Don't get me wrong, girl power is silly. It just occurs to me every once in a while that I've taken for granted the opportunities I have. I love school, I can go to school, I can pursue whatever profession I want, thanks to Hillary I can run for President if I want. (Okay, yeah, that was a little sarcastic. Sorry.) And imagine, in some countries women can't vote. In some countries, women get acid poured on them if they try to go to school. People hated Margaret Thatcher, Golda Meir, Benazir Bhutto . . . taking my equality for granted is the surest way to lose it.
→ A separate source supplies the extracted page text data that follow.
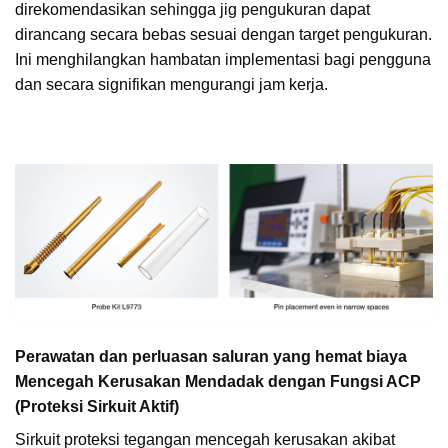
direkomendasikan sehingga jig pengukuran dapat
dirancang secara bebas sesuai dengan target pengukuran.
Ini menghilangkan hambatan implementasi bagi pengguna
dan secara signifikan mengurangi jam kerja.
Perawatan dan perluasan saluran yang hemat biaya
Mencegah Kerusakan Mendadak dengan Fungsi ACP
(Proteksi Sirkuit Aktif)
Sirkuit proteksi tegangan mencegah kerusakan akibat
At the same time, I hate acknowledging inequality of genders. It's like acknowledging racism. Racism will exist for as long as we have a word for it. Pointing out that women are sometimes still not regarded as equal in this world reinforces the existence of gender inequality. Same goes for agism. (Agism . . . nothing feels more strange than being hated or ignored because of your age.) Labels prove themselves futile over and over again.